ThermEval: A Structured Benchmark for Evaluation of Vision-Language Models on Thermal Imagery
AI 摘要
提出了用于评估视觉语言模型在热成像上的性能的结构化基准ThermEval,揭示了现有模型在该领域的不足。
主要贡献
- 构建了大规模热成像视觉问答数据集ThermEval-B,包含像素级温度信息。
- 评估了多种VLM在热成像上的表现,发现模型在温度推理等方面存在缺陷。
- 指出了RGB-centric评估的局限性,强调了热成像领域专用评估的重要性。
方法论
构建包含真实场景热成像与人工标注问答对的数据集,并在该数据集上评估现有VLM的性能表现,分析其弱点。
原文摘要
Vision language models (VLMs) achieve strong performance on RGB imagery, but they do not generalize to thermal images. Thermal sensing plays a critical role in settings where visible light fails, including nighttime surveillance, search and rescue, autonomous driving, and medical screening. Unlike RGB imagery, thermal images encode physical temperature rather than color or texture, requiring perceptual and reasoning capabilities that existing RGB-centric benchmarks do not evaluate. We introduce ThermEval-B, a structured benchmark of approximately 55,000 thermal visual question answering pairs designed to assess the foundational primitives required for thermal vision language understanding.

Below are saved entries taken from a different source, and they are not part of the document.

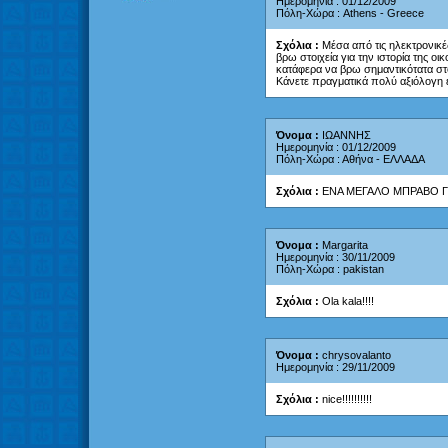
Ημερομηνία : 01/12/2009
Πόλη-Χώρα : Athens - Greece
Σχόλια :
Μέσα από τις ηλεκτρονικέ
βρω στοιχεία για την ιστορία της ο
κατάφερα να βρω σημαντικότατα στοιχ
Κάνετε πραγματικά πολύ αξιόλογη 
Όνομα :
ΙΩΑΝΝΗΣ
Ημερομηνία : 01/12/2009
Πόλη-Χώρα : Αθήνα - ΕΛΛΑΔΑ
Σχόλια :
ΕΝΑ ΜΕΓΑΛΟ ΜΠΡΑΒΟ Γ
Όνομα :
Margarita
Ημερομηνία : 30/11/2009
Πόλη-Χώρα : pakistan
Σχόλια :
Ola kala!!!!
Όνομα :
chrysovalanto
Ημερομηνία : 29/11/2009
Σχόλια :
nice!!!!!!!!!!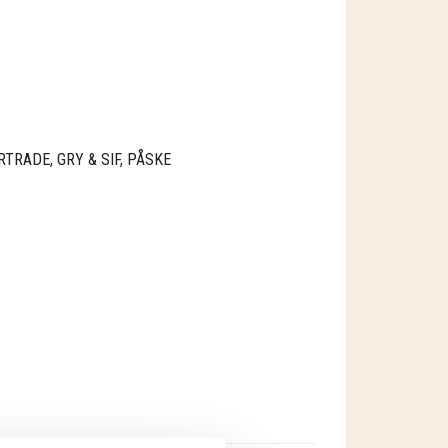
IRTRADE
,
GRY & SIF
,
PÅSKE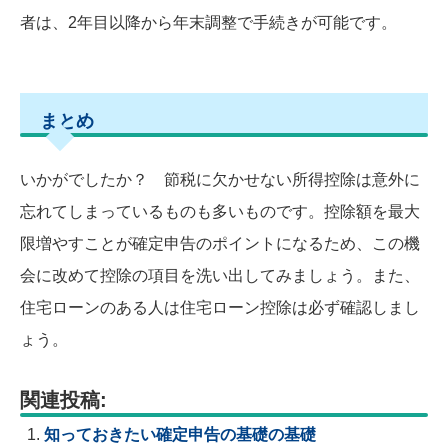
者は、2年目以降から年末調整で手続きが可能です。
まとめ
いかがでしたか？ 節税に欠かせない所得控除は意外に
忘れてしまっているものも多いものです。控除額を最大
限増やすことが確定申告のポイントになるため、この機
会に改めて控除の項目を洗い出してみましょう。また、
住宅ローンのある人は住宅ローン控除は必ず確認しまし
ょう。
関連投稿:
知っておきたい確定申告の基礎の基礎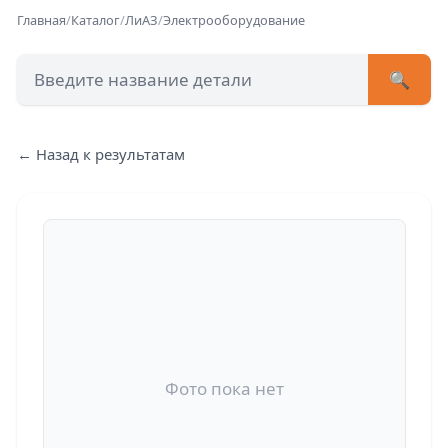
Главная
/
Каталог
/
ЛиАЗ
/
Электрооборудование
🔍
+7 (473) 222-51-33
avtob
← Назад к результатам
Позвонит
Фото пока нет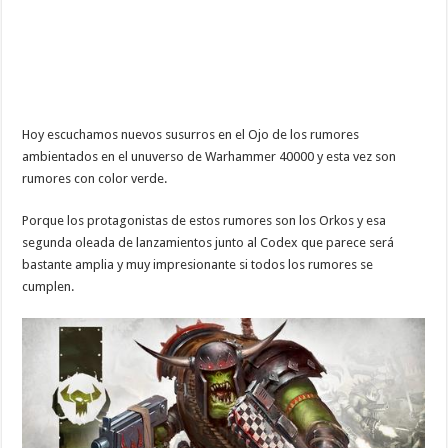
Hoy escuchamos nuevos susurros en el Ojo de los rumores
ambientados en el unuverso de Warhammer 40000 y esta vez son
rumores con color verde.
Porque los protagonistas de estos rumores son los Orkos y esa
segunda oleada de lanzamientos junto al Codex que parece será
bastante amplia y muy impresionante si todos los rumores se
cumplen.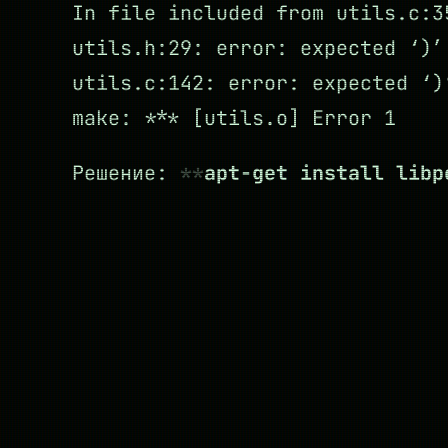
In file included from utils.c:3
utils.h:29: error: expected ‘)’
utils.c:142: error: expected ‘)
make: *** [utils.o] Error 1
Решение:
apt-get install libp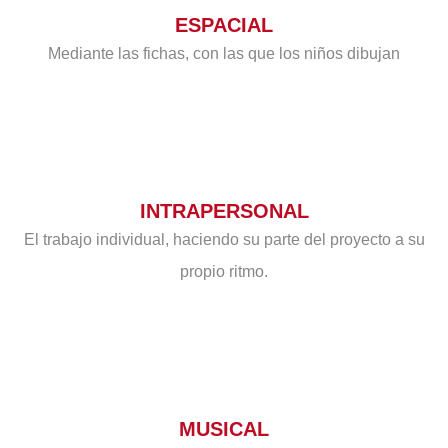
ESPACIAL
Mediante las fichas, con las que los niños dibujan
INTRAPERSONAL
El trabajo individual, haciendo su parte del proyecto a su
propio ritmo.
MUSICAL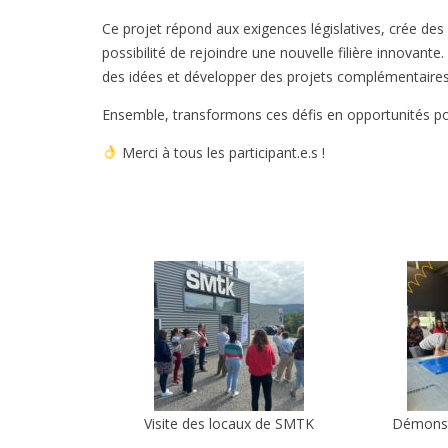
Ce projet répond aux exigences législatives, crée des 
possibilité de rejoindre une nouvelle filière innovant
des idées et développer des projets complémentaires
Ensemble, transformons ces défis en opportunités pour
Merci à tous les participant.e.s !
Visite des locaux de SMTK
Démonst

ThermEval-B integrates public datasets with our newly collected ThermEval-D, the first dataset to provide dense per-pixel temperature maps with semantic body-part annotations across diverse indoor and outdoor environments. Evaluating 25 open-source and closed-source VLMs, we find that models consistently fail at temperature-grounded reasoning, degrade under colormap transformations, and default to language priors or fixed responses, with only marginal gains from prompting or supervised fine-tuning. These results demonstrate that thermal understanding requires dedicated evaluation beyond RGB-centric assumptions, positioning ThermEval as a benchmark to drive progress in thermal vision language modeling.